→ **Your task**
Transcribe each record exactly as it appears.

(Saved entries)
==========

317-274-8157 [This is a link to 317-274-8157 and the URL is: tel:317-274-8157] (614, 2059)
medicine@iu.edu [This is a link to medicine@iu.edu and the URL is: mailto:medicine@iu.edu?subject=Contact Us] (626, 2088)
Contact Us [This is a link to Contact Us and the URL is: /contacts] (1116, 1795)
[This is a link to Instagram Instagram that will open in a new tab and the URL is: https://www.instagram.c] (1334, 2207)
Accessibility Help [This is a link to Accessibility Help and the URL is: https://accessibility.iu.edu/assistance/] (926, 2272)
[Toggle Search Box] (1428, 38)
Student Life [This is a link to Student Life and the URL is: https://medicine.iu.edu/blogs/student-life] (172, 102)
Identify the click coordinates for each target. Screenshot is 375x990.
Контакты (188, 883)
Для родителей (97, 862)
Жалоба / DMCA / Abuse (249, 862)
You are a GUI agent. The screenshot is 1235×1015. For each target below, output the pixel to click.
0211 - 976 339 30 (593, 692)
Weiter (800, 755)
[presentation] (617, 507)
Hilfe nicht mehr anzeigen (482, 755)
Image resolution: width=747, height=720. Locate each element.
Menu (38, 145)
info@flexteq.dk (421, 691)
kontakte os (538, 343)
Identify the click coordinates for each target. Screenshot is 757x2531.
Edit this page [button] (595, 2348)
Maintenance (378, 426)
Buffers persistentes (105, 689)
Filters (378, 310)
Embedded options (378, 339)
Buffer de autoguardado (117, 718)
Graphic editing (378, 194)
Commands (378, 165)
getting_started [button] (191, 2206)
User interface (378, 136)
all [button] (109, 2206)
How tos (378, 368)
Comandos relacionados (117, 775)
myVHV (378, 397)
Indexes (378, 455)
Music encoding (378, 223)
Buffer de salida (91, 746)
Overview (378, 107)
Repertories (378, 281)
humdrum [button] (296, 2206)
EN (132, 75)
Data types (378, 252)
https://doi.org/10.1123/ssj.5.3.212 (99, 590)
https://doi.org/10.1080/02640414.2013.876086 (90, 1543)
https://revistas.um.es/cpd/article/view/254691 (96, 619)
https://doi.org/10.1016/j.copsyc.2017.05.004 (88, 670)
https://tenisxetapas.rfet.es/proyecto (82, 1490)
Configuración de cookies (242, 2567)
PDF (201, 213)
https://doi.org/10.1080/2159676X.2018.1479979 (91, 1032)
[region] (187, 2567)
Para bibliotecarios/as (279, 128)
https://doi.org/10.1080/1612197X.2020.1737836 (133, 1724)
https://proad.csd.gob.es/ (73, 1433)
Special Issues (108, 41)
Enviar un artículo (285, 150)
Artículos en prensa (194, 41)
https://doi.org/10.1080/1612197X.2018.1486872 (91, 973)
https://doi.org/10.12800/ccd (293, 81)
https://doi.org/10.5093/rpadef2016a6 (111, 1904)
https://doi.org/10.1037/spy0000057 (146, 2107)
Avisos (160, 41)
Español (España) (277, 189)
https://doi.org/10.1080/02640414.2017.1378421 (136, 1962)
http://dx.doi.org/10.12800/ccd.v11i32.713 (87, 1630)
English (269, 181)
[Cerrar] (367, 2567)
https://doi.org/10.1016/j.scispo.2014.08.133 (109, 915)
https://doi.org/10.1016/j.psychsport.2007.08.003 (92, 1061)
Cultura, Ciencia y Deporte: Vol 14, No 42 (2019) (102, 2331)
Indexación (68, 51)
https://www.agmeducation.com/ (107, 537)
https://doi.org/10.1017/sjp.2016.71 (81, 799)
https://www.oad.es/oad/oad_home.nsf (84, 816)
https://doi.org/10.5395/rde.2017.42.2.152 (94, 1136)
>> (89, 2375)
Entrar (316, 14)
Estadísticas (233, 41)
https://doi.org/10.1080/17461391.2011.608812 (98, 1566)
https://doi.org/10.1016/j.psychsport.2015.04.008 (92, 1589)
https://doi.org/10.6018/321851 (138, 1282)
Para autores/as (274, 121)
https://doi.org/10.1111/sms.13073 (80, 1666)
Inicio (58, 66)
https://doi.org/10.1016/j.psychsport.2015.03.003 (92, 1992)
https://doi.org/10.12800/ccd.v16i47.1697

==========

→ **Expected output**
317-274-8157 [This is a link to 317-274-8157 and the URL is: tel:317-274-8157] (614, 2059)
medicine@iu.edu [This is a link to medicine@iu.edu and the URL is: mailto:medicine@iu.edu?subject=Contact Us] (626, 2088)
Contact Us [This is a link to Contact Us and the URL is: /contacts] (1116, 1795)
[This is a link to Instagram Instagram that will open in a new tab and the URL is: https://www.instagram.c] (1334, 2207)
Accessibility Help [This is a link to Accessibility Help and the URL is: https://accessibility.iu.edu/assistance/] (926, 2272)
[Toggle Search Box] (1428, 38)
Student Life [This is a link to Student Life and the URL is: https://medicine.iu.edu/blogs/student-life] (172, 102)
Identify the click coordinates for each target. Screenshot is 375x990.
Контакты (188, 883)
Для родителей (97, 862)
Жалоба / DMCA / Abuse (249, 862)
You are a GUI agent. The screenshot is 1235×1015. For each target below, output the pixel to click.
0211 - 976 339 30 (593, 692)
Weiter (800, 755)
[presentation] (617, 507)
Hilfe nicht mehr anzeigen (482, 755)
Image resolution: width=747, height=720. Locate each element.
Menu (38, 145)
info@flexteq.dk (421, 691)
kontakte os (538, 343)
Identify the click coordinates for each target. Screenshot is 757x2531.
Edit this page [button] (595, 2348)
Maintenance (378, 426)
Buffers persistentes (105, 689)
Filters (378, 310)
Embedded options (378, 339)
Buffer de autoguardado (117, 718)
Graphic editing (378, 194)
Commands (378, 165)
getting_started [button] (191, 2206)
User interface (378, 136)
all [button] (109, 2206)
How tos (378, 368)
Comandos relacionados (117, 775)
myVHV (378, 397)
Indexes (378, 455)
Music encoding (378, 223)
Buffer de salida (91, 746)
Overview (378, 107)
Repertories (378, 281)
humdrum [button] (296, 2206)
EN (132, 75)
Data types (378, 252)
https://doi.org/10.1123/ssj.5.3.212 (99, 590)
https://doi.org/10.1080/02640414.2013.876086 (90, 1543)
https://revistas.um.es/cpd/article/view/254691 (96, 619)
https://doi.org/10.1016/j.copsyc.2017.05.004 (88, 670)
https://tenisxetapas.rfet.es/proyecto (82, 1490)
Configuración de cookies (242, 2567)
PDF (201, 213)
https://doi.org/10.1080/2159676X.2018.1479979 (91, 1032)
[region] (187, 2567)
Para bibliotecarios/as (279, 128)
https://doi.org/10.1080/1612197X.2020.1737836 (133, 1724)
https://proad.csd.gob.es/ (73, 1433)
Special Issues (108, 41)
Enviar un artículo (285, 150)
Artículos en prensa (194, 41)
https://doi.org/10.1080/1612197X.2018.1486872 (91, 973)
https://doi.org/10.12800/ccd (293, 81)
https://doi.org/10.5093/rpadef2016a6 (111, 1904)
https://doi.org/10.1037/spy0000057 (146, 2107)
Avisos (160, 41)
Español (España) (277, 189)
https://doi.org/10.1080/02640414.2017.1378421 (136, 1962)
http://dx.doi.org/10.12800/ccd.v11i32.713 (87, 1630)
English (269, 181)
[Cerrar] (367, 2567)
https://doi.org/10.1016/j.scispo.2014.08.133 (109, 915)
https://doi.org/10.1016/j.psychsport.2007.08.003 (92, 1061)
Cultura, Ciencia y Deporte: Vol 14, No 42 (2019) (102, 2331)
Indexación (68, 51)
https://www.agmeducation.com/ (107, 537)
https://doi.org/10.1017/sjp.2016.71 (81, 799)
https://www.oad.es/oad/oad_home.nsf (84, 816)
https://doi.org/10.5395/rde.2017.42.2.152 (94, 1136)
>> (89, 2375)
Entrar (316, 14)
Estadísticas (233, 41)
https://doi.org/10.1080/17461391.2011.608812 (98, 1566)
https://doi.org/10.1016/j.psychsport.2015.04.008 (92, 1589)
https://doi.org/10.6018/321851 (138, 1282)
Para autores/as (274, 121)
https://doi.org/10.1111/sms.13073 (80, 1666)
Inicio (58, 66)
https://doi.org/10.1016/j.psychsport.2015.03.003 (92, 1992)
https://doi.org/10.12800/ccd.v16i47.1697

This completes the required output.